* _Try it_
A single number is expected: the count of lines in the records below that contain "optional".

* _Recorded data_
------------------------
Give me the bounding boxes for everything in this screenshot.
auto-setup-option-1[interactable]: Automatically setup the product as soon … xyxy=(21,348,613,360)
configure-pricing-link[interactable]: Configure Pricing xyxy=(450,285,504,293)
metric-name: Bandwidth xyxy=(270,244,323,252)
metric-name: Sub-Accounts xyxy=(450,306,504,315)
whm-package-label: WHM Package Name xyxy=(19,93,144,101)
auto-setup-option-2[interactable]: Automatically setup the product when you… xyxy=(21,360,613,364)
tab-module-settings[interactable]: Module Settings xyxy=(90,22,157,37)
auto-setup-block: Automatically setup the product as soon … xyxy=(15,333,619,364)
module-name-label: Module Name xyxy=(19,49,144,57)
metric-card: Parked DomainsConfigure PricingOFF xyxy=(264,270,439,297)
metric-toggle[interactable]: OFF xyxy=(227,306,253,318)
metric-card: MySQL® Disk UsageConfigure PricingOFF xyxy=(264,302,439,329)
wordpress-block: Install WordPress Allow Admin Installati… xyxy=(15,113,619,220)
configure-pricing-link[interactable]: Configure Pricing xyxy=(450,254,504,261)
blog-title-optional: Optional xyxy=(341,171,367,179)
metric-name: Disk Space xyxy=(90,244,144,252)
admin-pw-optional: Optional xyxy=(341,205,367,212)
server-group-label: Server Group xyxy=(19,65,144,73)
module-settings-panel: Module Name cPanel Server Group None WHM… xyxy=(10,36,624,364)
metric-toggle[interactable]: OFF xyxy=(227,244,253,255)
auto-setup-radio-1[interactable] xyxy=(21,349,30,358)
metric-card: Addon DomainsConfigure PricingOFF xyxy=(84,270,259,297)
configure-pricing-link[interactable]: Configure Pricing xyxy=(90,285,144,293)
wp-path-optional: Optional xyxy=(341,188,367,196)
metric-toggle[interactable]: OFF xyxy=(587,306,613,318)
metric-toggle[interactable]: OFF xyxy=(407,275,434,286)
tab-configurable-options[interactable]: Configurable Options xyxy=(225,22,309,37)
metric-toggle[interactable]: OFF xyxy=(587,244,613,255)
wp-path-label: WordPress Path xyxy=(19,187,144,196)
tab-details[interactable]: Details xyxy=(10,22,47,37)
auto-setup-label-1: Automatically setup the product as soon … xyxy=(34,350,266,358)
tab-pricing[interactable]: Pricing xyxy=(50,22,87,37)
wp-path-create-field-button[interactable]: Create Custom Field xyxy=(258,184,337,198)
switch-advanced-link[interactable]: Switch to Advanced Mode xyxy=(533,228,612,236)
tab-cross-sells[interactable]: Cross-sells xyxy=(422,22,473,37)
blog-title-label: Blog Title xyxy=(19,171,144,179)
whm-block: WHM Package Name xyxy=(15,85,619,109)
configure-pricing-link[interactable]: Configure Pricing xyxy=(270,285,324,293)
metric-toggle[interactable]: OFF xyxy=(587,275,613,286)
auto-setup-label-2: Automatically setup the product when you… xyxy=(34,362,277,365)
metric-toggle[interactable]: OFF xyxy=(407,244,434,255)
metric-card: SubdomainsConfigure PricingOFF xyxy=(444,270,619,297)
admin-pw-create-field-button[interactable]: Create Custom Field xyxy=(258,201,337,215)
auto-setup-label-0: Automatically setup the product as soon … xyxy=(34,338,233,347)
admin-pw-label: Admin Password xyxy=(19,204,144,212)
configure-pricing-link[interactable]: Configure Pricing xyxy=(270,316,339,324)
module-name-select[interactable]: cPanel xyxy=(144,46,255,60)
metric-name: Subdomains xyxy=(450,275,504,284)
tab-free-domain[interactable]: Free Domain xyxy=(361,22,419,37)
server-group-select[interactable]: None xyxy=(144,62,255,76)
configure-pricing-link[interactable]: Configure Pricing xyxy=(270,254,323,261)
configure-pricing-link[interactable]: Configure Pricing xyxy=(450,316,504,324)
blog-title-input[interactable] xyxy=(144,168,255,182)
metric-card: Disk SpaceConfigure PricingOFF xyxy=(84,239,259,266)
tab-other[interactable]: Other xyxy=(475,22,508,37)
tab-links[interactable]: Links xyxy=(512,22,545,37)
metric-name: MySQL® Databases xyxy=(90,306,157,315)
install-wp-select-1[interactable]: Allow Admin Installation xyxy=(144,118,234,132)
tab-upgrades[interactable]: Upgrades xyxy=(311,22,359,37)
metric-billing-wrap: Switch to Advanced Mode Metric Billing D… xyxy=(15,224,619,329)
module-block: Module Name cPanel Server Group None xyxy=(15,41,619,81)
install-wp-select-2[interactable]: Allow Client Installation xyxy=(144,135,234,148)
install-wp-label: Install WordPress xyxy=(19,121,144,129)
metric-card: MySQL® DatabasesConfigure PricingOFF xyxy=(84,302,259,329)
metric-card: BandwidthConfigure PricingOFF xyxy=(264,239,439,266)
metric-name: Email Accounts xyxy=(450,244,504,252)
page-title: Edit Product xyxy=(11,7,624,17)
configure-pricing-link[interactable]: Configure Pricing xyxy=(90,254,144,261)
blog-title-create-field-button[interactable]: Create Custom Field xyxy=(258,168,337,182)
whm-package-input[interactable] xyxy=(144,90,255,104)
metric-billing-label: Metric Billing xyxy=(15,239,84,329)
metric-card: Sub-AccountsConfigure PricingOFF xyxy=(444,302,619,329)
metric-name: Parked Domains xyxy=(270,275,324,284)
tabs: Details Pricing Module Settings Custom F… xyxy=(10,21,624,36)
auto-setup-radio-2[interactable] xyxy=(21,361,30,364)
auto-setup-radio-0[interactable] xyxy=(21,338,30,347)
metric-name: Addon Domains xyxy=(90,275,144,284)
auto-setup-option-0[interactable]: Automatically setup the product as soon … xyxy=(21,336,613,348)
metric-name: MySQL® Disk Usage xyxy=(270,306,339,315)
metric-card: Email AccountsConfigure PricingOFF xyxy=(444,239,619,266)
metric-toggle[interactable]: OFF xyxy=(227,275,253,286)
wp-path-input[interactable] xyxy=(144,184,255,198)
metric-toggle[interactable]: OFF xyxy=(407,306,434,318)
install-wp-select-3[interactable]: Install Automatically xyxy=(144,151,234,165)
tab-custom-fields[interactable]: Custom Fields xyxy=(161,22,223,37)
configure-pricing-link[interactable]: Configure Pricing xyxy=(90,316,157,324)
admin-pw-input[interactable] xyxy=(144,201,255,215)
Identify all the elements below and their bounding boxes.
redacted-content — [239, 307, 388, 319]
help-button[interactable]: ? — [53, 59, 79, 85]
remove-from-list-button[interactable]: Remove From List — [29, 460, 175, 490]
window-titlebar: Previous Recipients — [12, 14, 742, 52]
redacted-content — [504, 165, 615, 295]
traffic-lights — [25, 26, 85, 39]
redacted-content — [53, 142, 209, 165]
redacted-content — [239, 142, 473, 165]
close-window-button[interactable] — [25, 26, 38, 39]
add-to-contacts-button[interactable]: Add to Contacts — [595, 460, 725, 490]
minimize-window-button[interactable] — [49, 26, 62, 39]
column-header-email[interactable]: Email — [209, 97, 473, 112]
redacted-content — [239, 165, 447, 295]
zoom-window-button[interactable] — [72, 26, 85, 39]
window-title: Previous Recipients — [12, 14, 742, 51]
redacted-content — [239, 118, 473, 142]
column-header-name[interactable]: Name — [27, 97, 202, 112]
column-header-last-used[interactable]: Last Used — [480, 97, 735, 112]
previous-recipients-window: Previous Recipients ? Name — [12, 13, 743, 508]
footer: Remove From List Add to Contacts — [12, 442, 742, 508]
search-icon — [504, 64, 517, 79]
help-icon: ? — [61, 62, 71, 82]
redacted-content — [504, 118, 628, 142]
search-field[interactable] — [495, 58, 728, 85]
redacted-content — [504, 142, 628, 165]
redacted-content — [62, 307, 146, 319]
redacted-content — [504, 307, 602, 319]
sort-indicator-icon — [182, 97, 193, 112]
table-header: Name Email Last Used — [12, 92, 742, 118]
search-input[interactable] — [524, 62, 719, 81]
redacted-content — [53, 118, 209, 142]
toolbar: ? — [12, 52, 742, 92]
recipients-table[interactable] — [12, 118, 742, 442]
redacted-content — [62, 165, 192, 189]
------------------------
* _Answer space_
3